Exercise: Every line below that carries the word "今週のお題は" needs to be copied.

Task material:

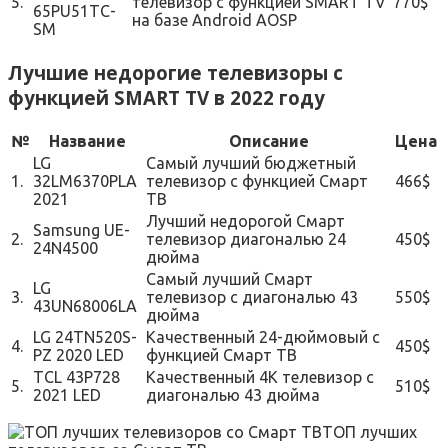
5.
телевизор с функцией SMART TV
770$
65PU51TC-
на базе Android AOSP
SM
Лучшие недорогие телевизоры с
функцией SMART TV в 2022 году
№
Название
Описание
Цена
LG
Самый лучший бюджетный
1.
32LM6370PLA
телевизор с функцией Смарт
466$
2021
ТВ
Лучший недорогой Смарт
Samsung UE-
2.
телевизор диагональю 24
450$
24N4500
дюйма
Самый лучший Смарт
LG
3.
телевизор с диагональю 43
550$
43UN68006LA
дюйма
LG 24TN520S-
Качественный 24-дюймовый с
4.
450$
PZ 2020 LED
функцией Смарт ТВ
TCL 43P728
Качественный 4К телевизор с
5.
510$
2021 LED
диагональю 43 дюйма
ТОП лучших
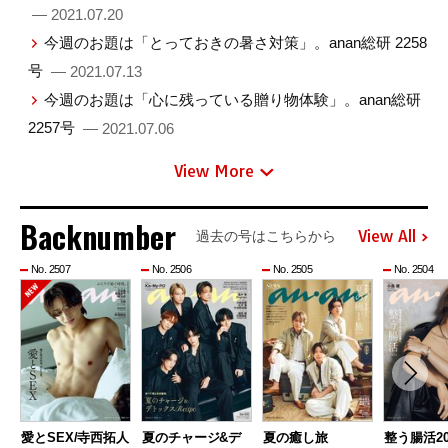
— 2021.07.20
今週のお題は「とっておきの暑さ対策」。anan総研 2258
号
— 2021.07.13
今週のお題は「心に残っている贈り物体験」。anan総研
2257号
— 2021.07.06
View More
Backnumber
View All
過去の号はこちらから
No. 2507
No. 2506
No. 2505
No. 2504
愛とSEX/寺西拓人
夏のチャージ&デ
夏の癒し旅
整う腸活20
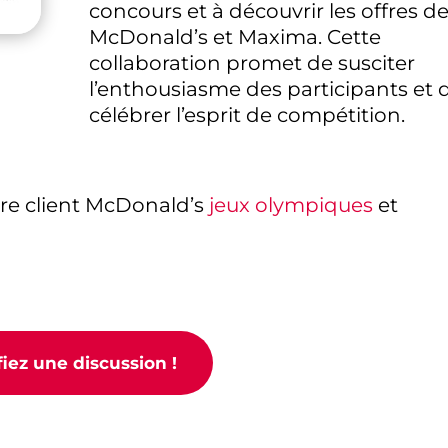
concours et à découvrir les offres d
McDonald’s et Maxima. Cette
collaboration promet de susciter
l’enthousiasme des participants et 
célébrer l’esprit de compétition.
tre client McDonald’s
jeux olympiques
et
fiez une discussion !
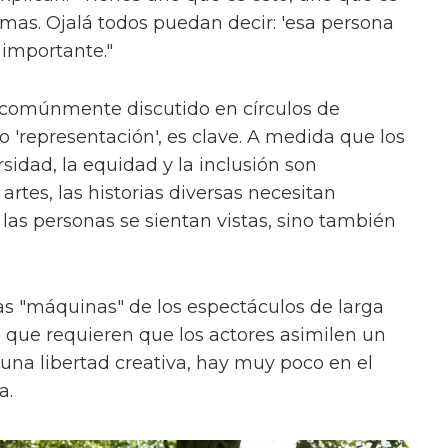
ormas. Ojalá todos puedan decir: 'esa persona
 importante."
 comúnmente discutido en círculos de
'representación', es clave. A medida que los
sidad, la equidad y la inclusión son
rtes, las historias diversas necesitan
las personas se sientan vistas, sino también
s "máquinas" de los espectáculos de larga
, que requieren que los actores asimilen un
na libertad creativa, hay muy poco en el
a.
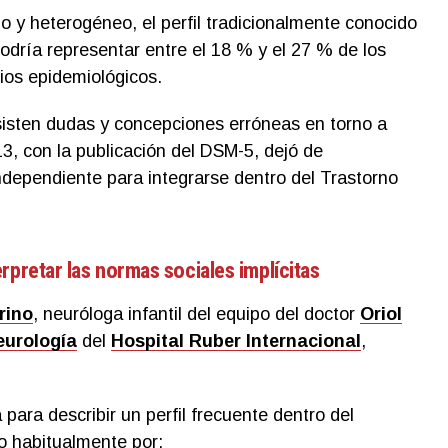
o y heterogéneo, el perfil tradicionalmente conocido
dría representar entre el 18 % y el 27 % de los
ios epidemiológicos.
sisten dudas y concepciones erróneas en torno a
3, con la publicación del DSM-5, dejó de
ndependiente para integrarse dentro del Trastorno
rpretar las normas sociales implícitas
rino
, neuróloga infantil del equipo del doctor
Oriol
eurología
del
Hospital Ruber Internacional
,
 para describir un perfil frecuente dentro del
do habitualmente por:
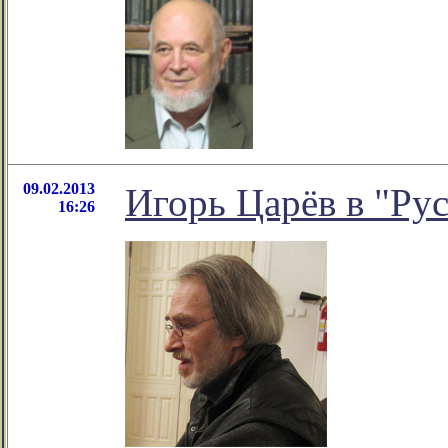
09.02.2013
Игорь Царёв в "Ру
16:26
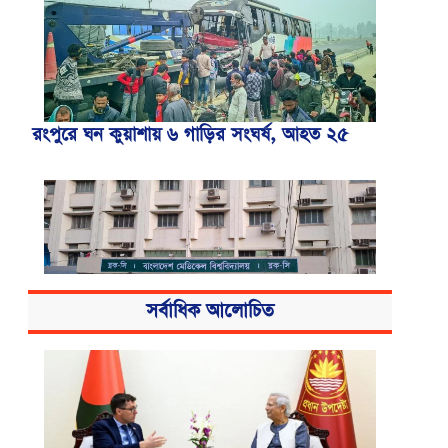
রংপুরে ঘন কুয়াশায় ৬ গাড়ির সংঘর্ষ, আহত ২৫
সর্বাধিক আলোচিত
বিএসএমএমইউয়ের নতুন নাম বাংলাদেশ
মেডিকেল বিশ্ববিদ্যালয়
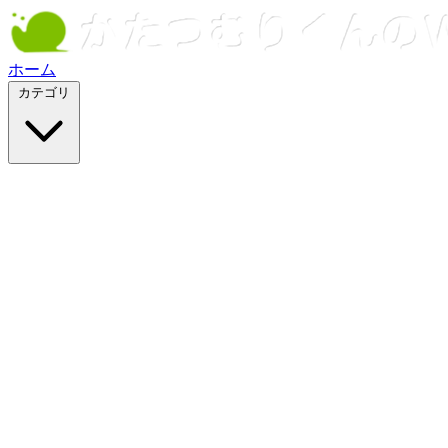
ホーム
カテゴリ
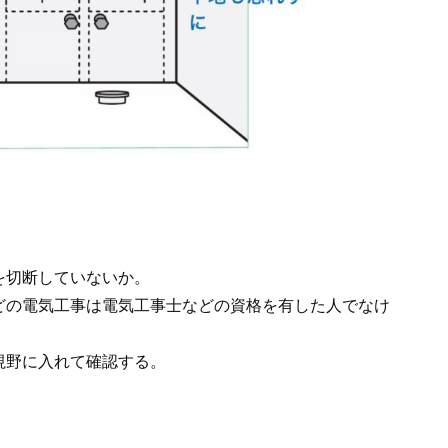
を切断していないか。
どの電気工事は電気工事士などの資格を有した人でなけ
視野に入れて確認する。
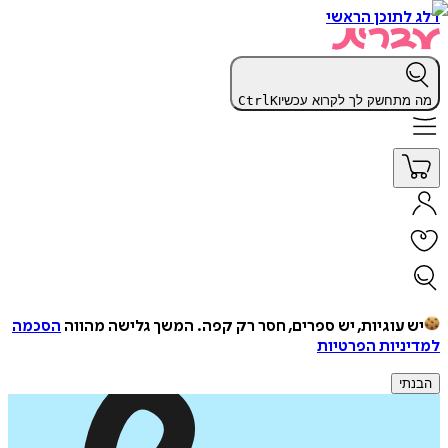
דלג לתוכן הראשי
מה מתחשק לך לקרוא עכשיו
K
Ctrl
יש עוגיות, יש ספרים, חסר רק קפה.
המשך גלישה מהווה
הסכמה
למדיניות הפרטיות
הבנתי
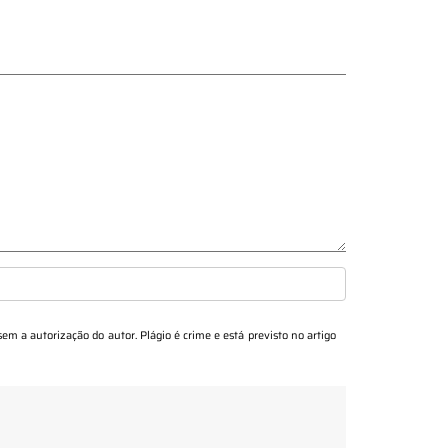
 sem a autorização do autor. Plágio é crime e está previsto no artigo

Completed exercise:
今週のお題は「とっておきの暑さ対策」。anan総研 2258
今週のお題は「心に残っている贈り物体験」。anan総研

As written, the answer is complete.